Task details: Give back every record precisely.

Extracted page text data
Segment Open

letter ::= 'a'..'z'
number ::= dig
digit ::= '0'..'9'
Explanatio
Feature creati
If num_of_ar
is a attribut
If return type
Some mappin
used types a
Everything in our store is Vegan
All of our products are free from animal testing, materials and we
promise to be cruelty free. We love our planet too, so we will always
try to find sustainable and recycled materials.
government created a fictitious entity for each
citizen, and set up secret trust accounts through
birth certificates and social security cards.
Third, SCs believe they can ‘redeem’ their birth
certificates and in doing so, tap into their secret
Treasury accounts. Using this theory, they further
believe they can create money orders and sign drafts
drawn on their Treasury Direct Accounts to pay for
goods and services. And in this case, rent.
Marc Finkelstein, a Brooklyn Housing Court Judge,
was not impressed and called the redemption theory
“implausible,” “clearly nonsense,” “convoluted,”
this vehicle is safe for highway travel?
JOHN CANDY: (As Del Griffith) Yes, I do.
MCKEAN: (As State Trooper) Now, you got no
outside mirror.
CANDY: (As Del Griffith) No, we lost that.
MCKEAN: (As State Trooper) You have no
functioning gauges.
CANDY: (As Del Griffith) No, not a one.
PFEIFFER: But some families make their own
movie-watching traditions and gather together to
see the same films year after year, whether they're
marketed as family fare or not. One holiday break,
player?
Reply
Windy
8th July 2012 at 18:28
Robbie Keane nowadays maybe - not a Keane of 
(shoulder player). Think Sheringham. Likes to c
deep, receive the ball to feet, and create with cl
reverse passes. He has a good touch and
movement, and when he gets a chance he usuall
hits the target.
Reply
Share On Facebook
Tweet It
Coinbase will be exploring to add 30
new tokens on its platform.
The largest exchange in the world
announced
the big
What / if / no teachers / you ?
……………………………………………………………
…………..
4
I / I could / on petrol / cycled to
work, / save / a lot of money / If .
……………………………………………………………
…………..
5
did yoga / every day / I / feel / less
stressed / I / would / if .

Segment Closed

The completed task:
letter ::= 'a'..'z'
number ::= dig
digit ::= '0'..'9'
Explanatio
Feature creati
If num_of_ar
is a attribut
If return type
Some mappin
used types a
Everything in our store is Vegan
All of our products are free from animal testing, materials and we
promise to be cruelty free. We love our planet too, so we will always
try to find sustainable and recycled materials.
government created a fictitious entity for each
citizen, and set up secret trust accounts through
birth certificates and social security cards.
Third, SCs believe they can ‘redeem’ their birth
certificates and in doing so, tap into their secret
Treasury accounts. Using this theory, they further
believe they can create money orders and sign drafts
drawn on their Treasury Direct Accounts to pay for
goods and services. And in this case, rent.
Marc Finkelstein, a Brooklyn Housing Court Judge,
was not impressed and called the redemption theory
“implausible,” “clearly nonsense,” “convoluted,”
this vehicle is safe for highway travel?
JOHN CANDY: (As Del Griffith) Yes, I do.
MCKEAN: (As State Trooper) Now, you got no
outside mirror.
CANDY: (As Del Griffith) No, we lost that.
MCKEAN: (As State Trooper) You have no
functioning gauges.
CANDY: (As Del Griffith) No, not a one.
PFEIFFER: But some families make their own
movie-watching traditions and gather together to
see the same films year after year, whether they're
marketed as family fare or not. One holiday break,
player?
Reply
Windy
8th July 2012 at 18:28
Robbie Keane nowadays maybe - not a Keane of 
(shoulder player). Think Sheringham. Likes to c
deep, receive the ball to feet, and create with cl
reverse passes. He has a good touch and
movement, and when he gets a chance he usuall
hits the target.
Reply
Share On Facebook
Tweet It
Coinbase will be exploring to add 30
new tokens on its platform.
The largest exchange in the world
announced
the big
What / if / no teachers / you ?
……………………………………………………………
…………..
4
I / I could / on petrol / cycled to
work, / save / a lot of money / If .
……………………………………………………………
…………..
5
did yoga / every day / I / feel / less
stressed / I / would / if .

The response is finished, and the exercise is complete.